A year ago, I was hearing confident predictions about how Western sanctions, low energy prices and military quagmires (aided by assistance to Syrian rebels and the Ukrainian military) would force the Russian government to change course, especially in Ukraine and Syria. Today, Bashar al-Assad is in a stronger position than at any time since the start of the war in 2011 (and will still be in office after Barack Obama leaves), the Russians show no signs of leaving Crimea or abandoning the Donbass, and the Saudis negotiated an end to the oil price war while the European and Japanese sanctions regimes on Russia appear to be on their last legs. It is true that a plan never survives first contact with the enemy, but this also suggests that some of the analytical assumptions about Russia were flawed.

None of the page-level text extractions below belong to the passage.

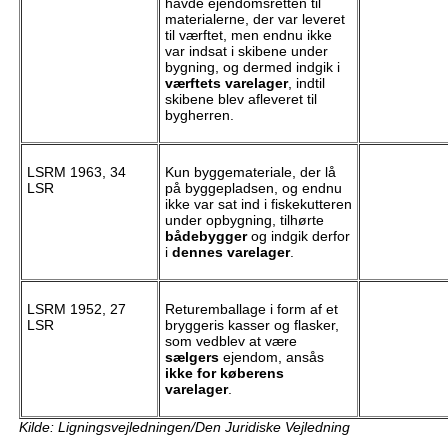
havde ejendomsretten til
materialerne, der var leveret
til værftet, men endnu ikke
var indsat i skibene under
bygning, og dermed indgik i
værftets varelager
, indtil
skibene blev afleveret til
bygherren.
LSRM 1963, 34
Kun byggemateriale, der lå
LSR
på byggepladsen, og endnu
ikke var sat ind i fiskekutteren
under opbygning, tilhørte
bådebygger
og indgik derfor
i
dennes varelager
.
LSRM 1952, 27
Returemballage i form af et
LSR
bryggeris kasser og flasker,
som vedblev at være
sælgers
ejendom, ansås
ikke for køberens
varelager
.
Kilde: Ligningsvejledningen/Den Juridiske Vejledning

Mike Pence, Jim Mattis, Rex Tillerson, Michael Flynn and Dan Coats have all expressed positions on Russia that are at odds with each other and, at time with the statements and tweets of Donald Trump himself. At the end of the day, however, whatever position on Russia wins out should be rooted in analytically rigorous and dispassionate analysis. Bismarck’s aphorism that Russia is never as strong as she thinks or as weak as she looks is one that Americans, who either want a ten-foot tall opponent or a house of cards in the Kremlin, have difficulty processing. The American analytic community has to help the new administration come to grips with this core reality about Russia, no matter whether it is going to be friend, foe, or something in between.
Nikolas K. Gvosdev, a contributing editor at the National Interest, is a senior fellow at the Foreign Policy Research Institute. The views expressed here are his own personal assessments.